DATASET EXTRACT:

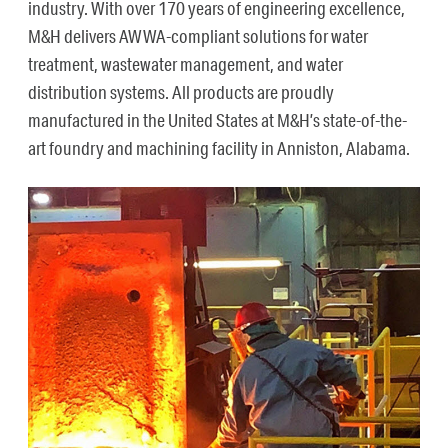
industry. With over 170 years of engineering excellence,
M&H delivers AWWA-compliant solutions for water
treatment, wastewater management, and water
distribution systems. All products are proudly
manufactured in the United States at M&H’s state-of-the-
art foundry and machining facility in Anniston, Alabama.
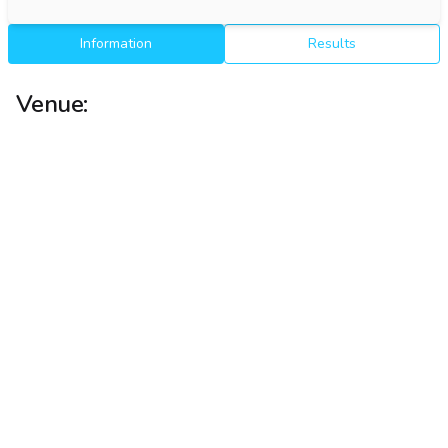
Information
Results
Venue:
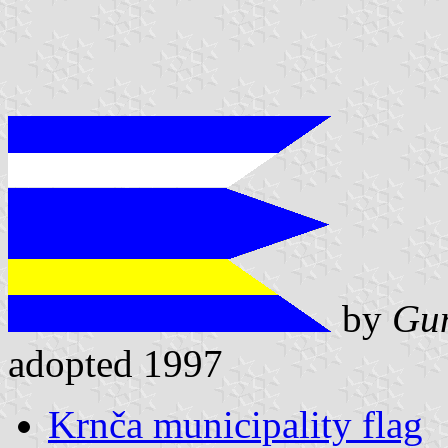
by
Gun
adopted 1997
Krnča municipality flag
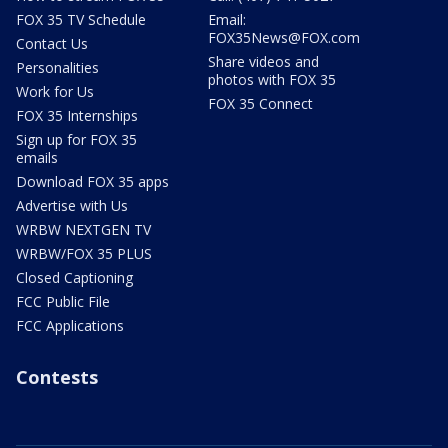
FOX 35 TV Schedule
Email:
FOX35News@FOX.com
Contact Us
Share videos and
Personalities
photos with FOX 35
Work for Us
FOX 35 Connect
FOX 35 Internships
Sign up for FOX 35
emails
Download FOX 35 apps
Advertise with Us
WRBW NEXTGEN TV
WRBW/FOX 35 PLUS
Closed Captioning
FCC Public File
FCC Applications
Contests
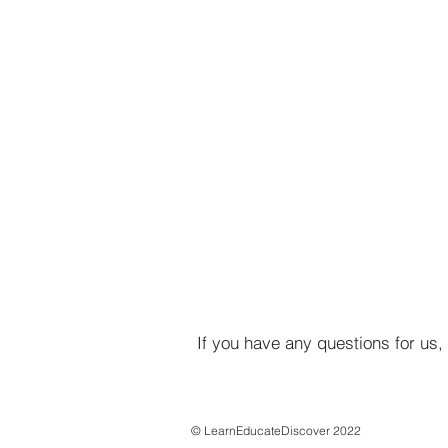
If you have any questions for us,
© LearnEducateDiscover 2022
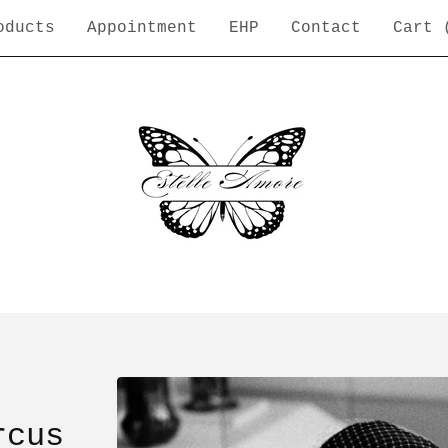
oducts
Appointment
EHP
Contact
Cart 
rcus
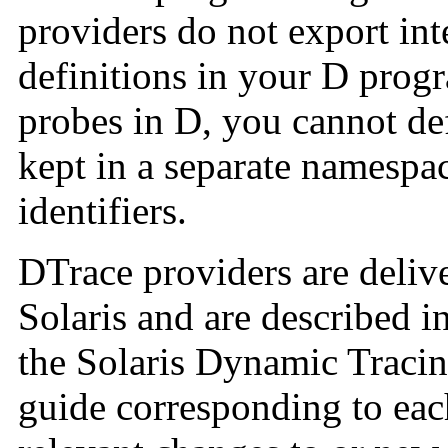
providers do not export inte
definitions in your D progr
probes in D, you cannot de
kept in a separate namesp
identifiers.
DTrace providers are delive
Solaris and are described i
the Solaris Dynamic Tracin
guide corresponding to eac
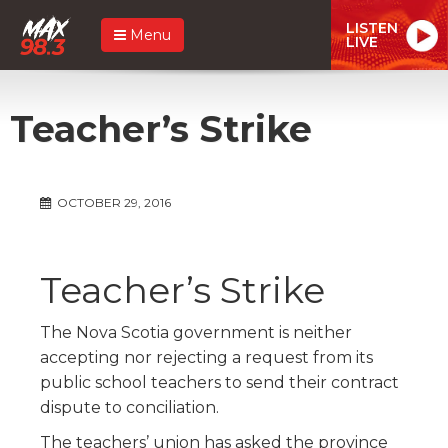
LISTEN
Menu
LIVE
Teacher’s Strike
OCTOBER 29, 2016
Teacher’s Strike
The Nova Scotia government is neither
accepting nor rejecting a request from its
public school teachers to send their contract
dispute to conciliation.
The teachers’ union has asked the province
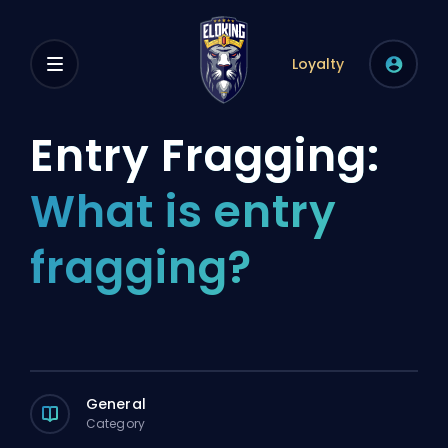
Loyalty
Entry Fragging:
What is entry
fragging?
General
Category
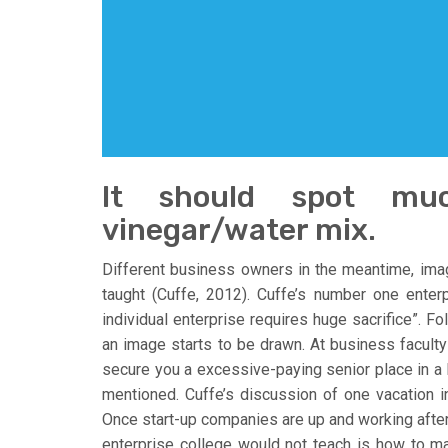
It should spot mu
vinegar/water mix.
Different business owners in the meantime, imag
taught (Cuffe, 2012). Cuffe’s number one enterp
individual enterprise requires huge sacrifice”. F
an image starts to be drawn. At business faculty 
secure you a excessive-paying senior place in a F
mentioned. Cuffe’s discussion of one vacation i
Once start-up companies are up and working after al
enterprise college would not teach is how to mas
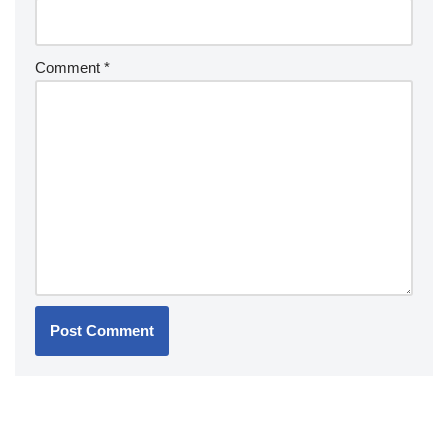
Comment
*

ABOUT THIS EXERCISE:
From the first line to the last, repeat the data above exactly and leave the pictures out.

RESPONSE TO THE EXERCISE:
industry. With over 170 years of engineering excellence,
M&H delivers AWWA-compliant solutions for water
treatment, wastewater management, and water
distribution systems. All products are proudly
manufactured in the United States at M&H’s state-of-the-
art foundry and machining facility in Anniston, Alabama.
Information
Results
Venue:
by
Gun
adopted 1997
Krnča municipality flag
FOX 35 TV Schedule
Email:
FOX35News@FOX.com
Contact Us
Share videos and
Personalities
photos with FOX 35
Work for Us
FOX 35 Connect
FOX 35 Internships
Sign up for FOX 35
emails
Download FOX 35 apps
Advertise with Us
WRBW NEXTGEN TV
WRBW/FOX 35 PLUS
Closed Captioning
FCC Public File
FCC Applications
Contests
If you have any questions for us,
© LearnEducateDiscover 2022
oducts
Appointment
EHP
Contact
Cart 
rcus
providers do not export inte
definitions in your D progr
probes in D, you cannot de
kept in a separate namesp
identifiers.
DTrace providers are delive
Solaris and are described i
the Solaris Dynamic Tracin
guide corresponding to eac
LISTEN
Menu
LIVE
Teacher’s Strike
OCTOBER 29, 2016
Teacher’s Strike
The Nova Scotia government is neither
accepting nor rejecting a request from its
public school teachers to send their contract
dispute to conciliation.
The teachers’ union has asked the province
Loyalty
Entry Fragging:
What is entry
fragging?
General
Category
It should spot mu
vinegar/water mix.
Different business owners in the meantime, imag
taught (Cuffe, 2012). Cuffe’s number one enterp
individual enterprise requires huge sacrifice”. F
an image starts to be drawn. At business faculty 
secure you a excessive-paying senior place in a F
mentioned. Cuffe’s discussion of one vacation i
Once start-up companies are up and working after al
enterprise college would not teach is how to mas
Comment
*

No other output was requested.